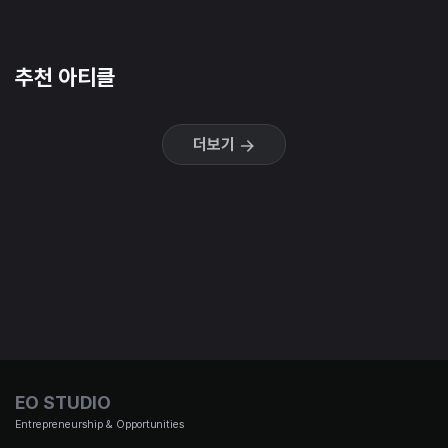
추천 아티클
더보기
EO STUDIO
Entrepreneurship & Opportunities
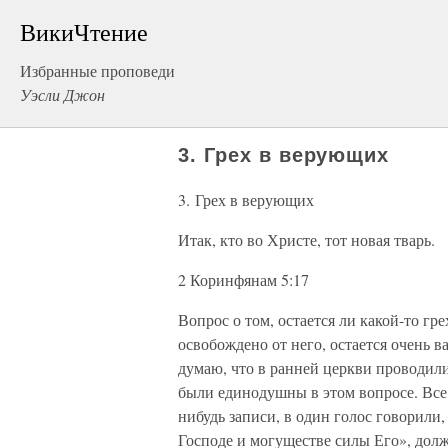
ВикиЧтение
Избранные проповеди
Уэсли Джон
3. Грех в верующих
3. Грех в верующих
Итак, кто во Христе, тот новая тварь.
2 Коринфянам 5:17
Вопрос о том, остается ли какой-то гр
освобождено от него, остается очень 
думаю, что в ранней церкви проводили
были единодушны в этом вопросе. Все 
нибудь записи, в один голос говорили,
Господе и могуществе силы Его», долж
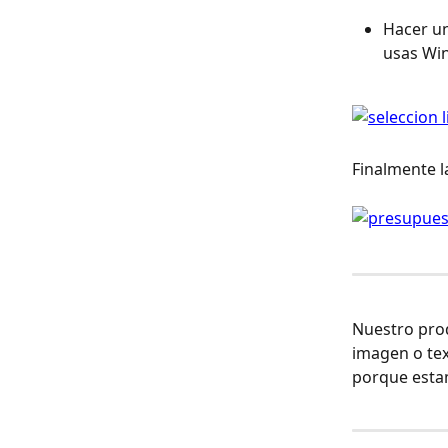
Hacer un
usas Win
Finalmente l
Nuestro prod
imagen o tex
porque estam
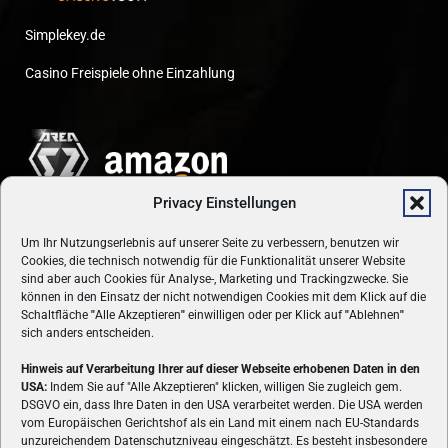
Simplekey.de
Casino Freispiele ohne Einzahlung
Privacy Einstellungen
Um Ihr Nutzungserlebnis auf unserer Seite zu verbessern, benutzen wir
Cookies, die technisch notwendig für die Funktionalität unserer Website
sind aber auch Cookies für Analyse-, Marketing und Trackingzwecke. Sie
können in den Einsatz der nicht notwendigen Cookies mit dem Klick auf die
Schaltfläche
"
Alle Akzeptieren
"
einwilligen oder per Klick auf
"
Ablehnen
"
sich anders entscheiden.
Hinweis auf Verarbeitung Ihrer auf dieser Webseite erhobenen Daten in den
USA:
Indem Sie auf "Alle Akzeptieren" klicken, willigen Sie zugleich gem.
ÜBER UNS
DSGVO ein, dass Ihre Daten in den USA verarbeitet werden. Die USA werden
vom Europäischen Gerichtshof als ein Land mit einem nach EU-Standards
VON GAMERN, FÜR GAMER! Gamers.at ist das älteste Online-
unzureichendem Datenschutzniveau eingeschätzt. Es besteht insbesondere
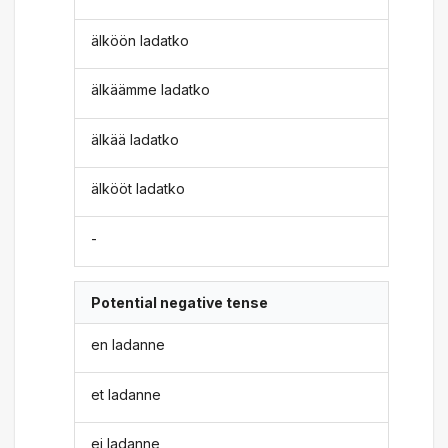
älköön ladatko
älkäämme ladatko
älkää ladatko
älkööt ladatko
-
Potential negative tense
en ladanne
et ladanne
ei ladanne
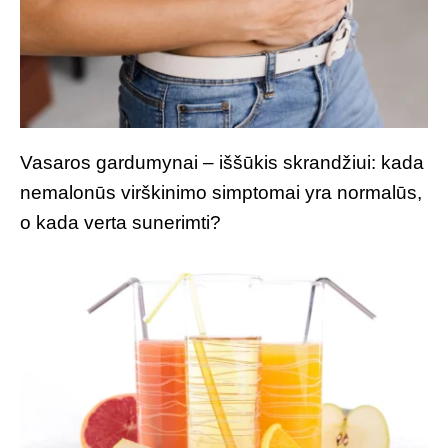
Vasaros gardumynai – iššūkis skrandžiui: kada
nemalonūs virškinimo simptomai yra normalūs,
o kada verta sunerimti?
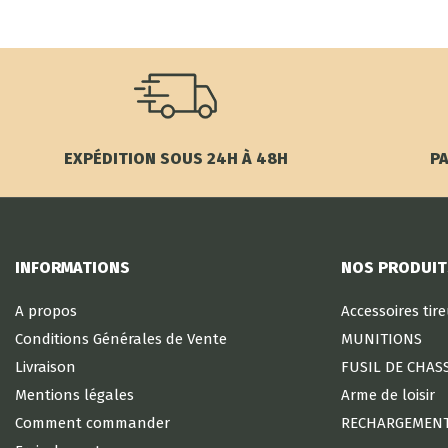
EXPÉDITION SOUS 24H À 48H
PA
INFORMATIONS
NOS PRODUIT
A propos
Accessoires tir
Conditions Générales de Vente
MUNITIONS
Livraison
FUSIL DE CHAS
Mentions légales
Arme de loisir
Comment commander
RECHARGEMEN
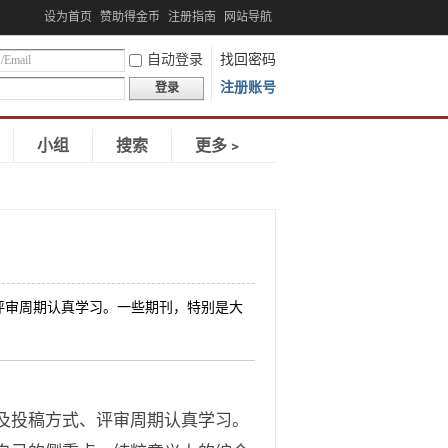
设为首页
赞助得金币
注册指南
网站导航
自动登录
找回密码
注册账号
登录
小组
搜索
更多﹥
审周期认真学习。一些期刊，特别是大
及投稿方式、评审周期认真学习。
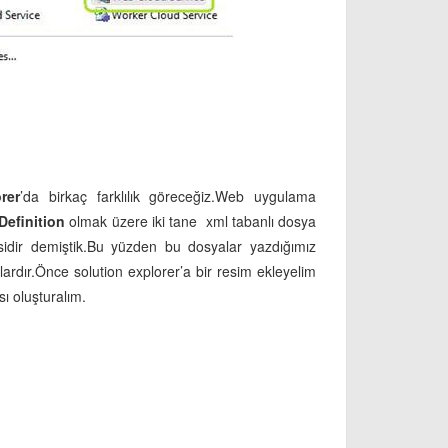
rer
’da birkaç farklılık göreceğiz.Web uygulama
Definition
olmak üzere iki tane xml tabanlı dosya
idir demiştik.Bu yüzden bu dosyalar yazdığımız
ardır.Önce solution explorer’a bir resim ekleyelim
ı oluşturalım.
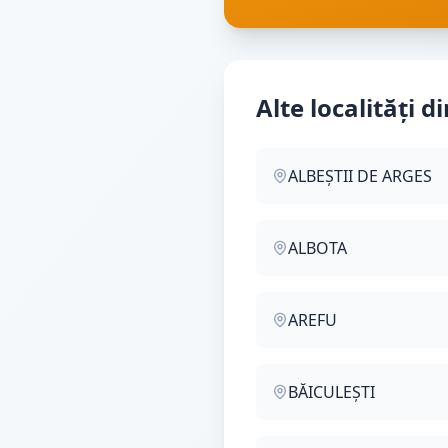
Alte localități d
ALBEȘTII DE ARGES
ALBOTA
AREFU
BĂICULEȘTI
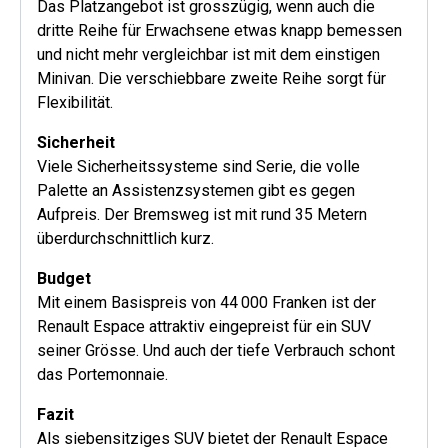
Das Platzangebot ist grosszügig, wenn auch die
dritte Reihe für Erwachsene etwas knapp bemessen
und nicht mehr vergleichbar ist mit dem einstigen
Minivan. Die verschiebbare zweite Reihe sorgt für
Flexibilität.
Sicherheit
Viele Sicherheitssysteme sind Serie, die volle
Palette an Assistenzsystemen gibt es gegen
Aufpreis. Der Bremsweg ist mit rund 35 Metern
überdurchschnittlich kurz.
Budget
Mit einem Basispreis von 44 000 Franken ist der
Renault Espace attraktiv eingepreist für ein SUV
seiner Grösse. Und auch der tiefe Verbrauch schont
das Portemonnaie.
Fazit
Als siebensitziges SUV bietet der Renault Espace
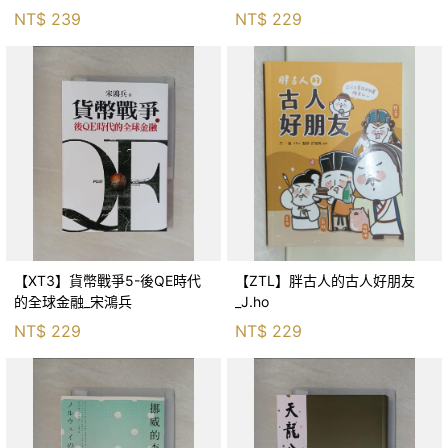
生存適應_柯智元
NT$
239
NT$
229
【XT3】貨幣戰爭5-後QE時代
【ZTL】胖古人的古人好朋友
的全球金融_宋鴻兵
_J.ho
NT$
229
NT$
229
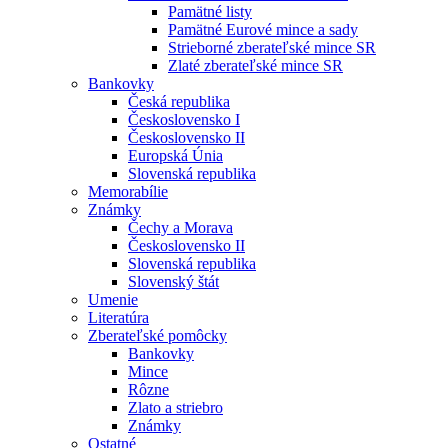
Pamätné listy
Pamätné Eurové mince a sady
Strieborné zberateľské mince SR
Zlaté zberateľské mince SR
Bankovky
Česká republika
Československo I
Československo II
Europská Únia
Slovenská republika
Memorabílie
Známky
Čechy a Morava
Československo II
Slovenská republika
Slovenský štát
Umenie
Literatúra
Zberateľské pomôcky
Bankovky
Mince
Rôzne
Zlato a striebro
Známky
Ostatné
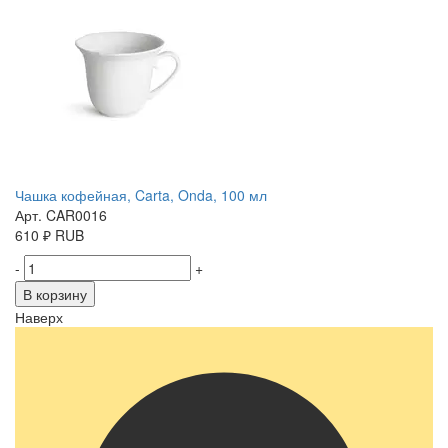
Чашка кофейная, Carta, Onda, 100 мл
Арт. CAR0016
610
₽
RUB
-
+
В корзину
Наверх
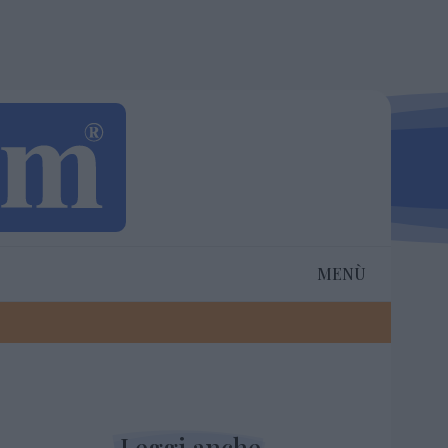
MENÙ
Leggi anche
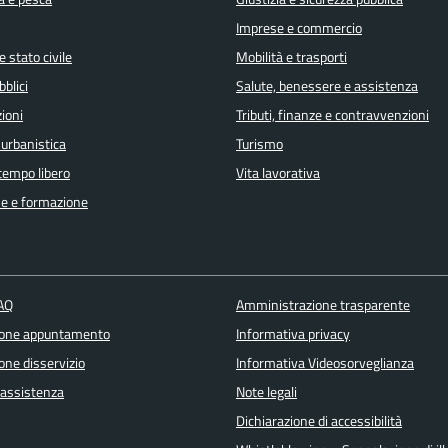
Imprese e commercio
 stato civile
Mobilità e trasporti
bblici
Salute, benessere e assistenza
ioni
Tributi, finanze e contravvenzioni
 urbanistica
Turismo
 tempo libero
Vita lavorativa
e e formazione
FAQ
Amministrazione trasparente
ione appuntamento
Informativa privacy
one disservizio
Informativa Videosorveglianza
 assistenza
Note legali
Dichiarazione di accessibilità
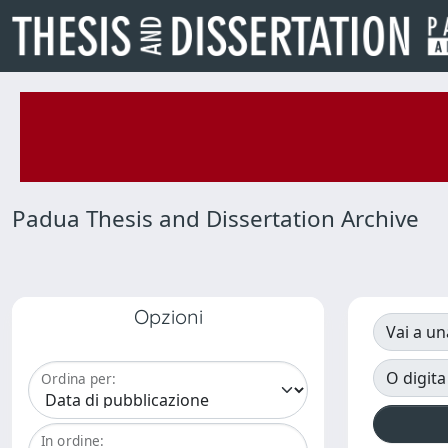
Padua Thesis and Dissertation Archive
Opzioni
Vai a un
O digita
Ordina per:
In ordine:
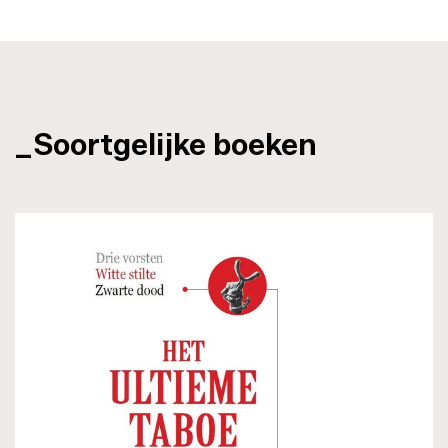
_Soortgelijke boeken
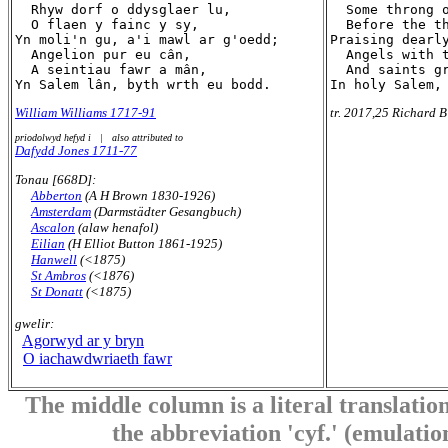
  Rhyw dorf o ddysglaer lu,

  Some throng o
  O flaen y fainc y sy,

  Before the th
Yn moli'n gu, a'i mawl ar g'oedd;

Praising dearly
  Angelion pur eu cân,

  Angels with t
  A seintiau fawr a mân,

  And saints gr
William Williams 1717-91
tr. 2017,25 Richard B
priodolwyd hefyd i | also attributed to
Dafydd Jones 1711-77
Tonau [668D]:
Abberton
(A H Brown 1830-1926)
Amsterdam
(Darmstädter Gesangbuch)
Ascalon
(alaw henafol)
Eilian
(H Elliot Button 1861-1925)
Hanwell
(<1875)
St Ambros
(<1876)
St Donatt
(<1875)
gwelir:
Agorwyd ar y bryn
O iachawdwriaeth fawr
The middle column is a literal translation
the abbreviation 'cyf.' (emulation 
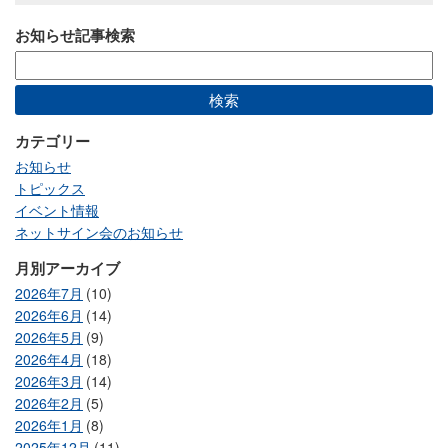
お知らせ記事検索
カテゴリー
お知らせ
トピックス
イベント情報
ネットサイン会のお知らせ
月別アーカイブ
2026年7月
(10)
2026年6月
(14)
2026年5月
(9)
2026年4月
(18)
2026年3月
(14)
2026年2月
(5)
2026年1月
(8)
2025年12月
(11)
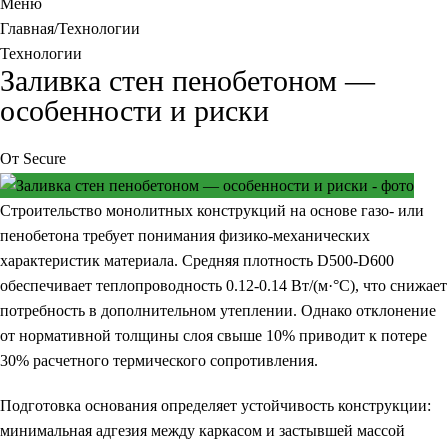
Меню
Главная
Технологии
Технологии
Заливка стен пенобетоном —
особенности и риски
От
Secure
Строительство монолитных конструкций на основе газо- или
пенобетона требует понимания физико-механических
характеристик материала. Средняя плотность D500-D600
обеспечивает теплопроводность 0.12-0.14 Вт/(м·°C), что снижает
потребность в дополнительном утеплении. Однако отклонение
от нормативной толщины слоя свыше 10% приводит к потере
30% расчетного термического сопротивления.
Подготовка основания определяет устойчивость конструкции:
минимальная адгезия между каркасом и застывшей массой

# What the exercise asks
Set down the records above word for word, from the first line through the line containing "sind aber auch", both included; leave out the pictures.

# Task solution
추천 아티클
더보기
EO STUDIO
Entrepreneurship & Opportunities
ВикиЧтение
Избранные проповеди
Уэсли Джон
3. Грех в верующих
3. Грех в верующих
Итак, кто во Христе, тот новая тварь.
2 Коринфянам 5:17
Вопрос о том, остается ли какой-то гр
освобождено от него, остается очень 
думаю, что в ранней церкви проводили
были единодушны в этом вопросе. Все 
нибудь записи, в один голос говорили,
Господе и могуществе силы Его», долж
Hacer un
usas Win
Finalmente l
Nuestro prod
imagen o tex
porque estam
Simplekey.de
Casino Freispiele ohne Einzahlung
Privacy Einstellungen
Um Ihr Nutzungserlebnis auf unserer Seite zu verbessern, benutzen wir
Cookies, die technisch notwendig für die Funktionalität unserer Website
sind aber auch Cookies für Analyse-, Marketing und Trackingzwecke. Sie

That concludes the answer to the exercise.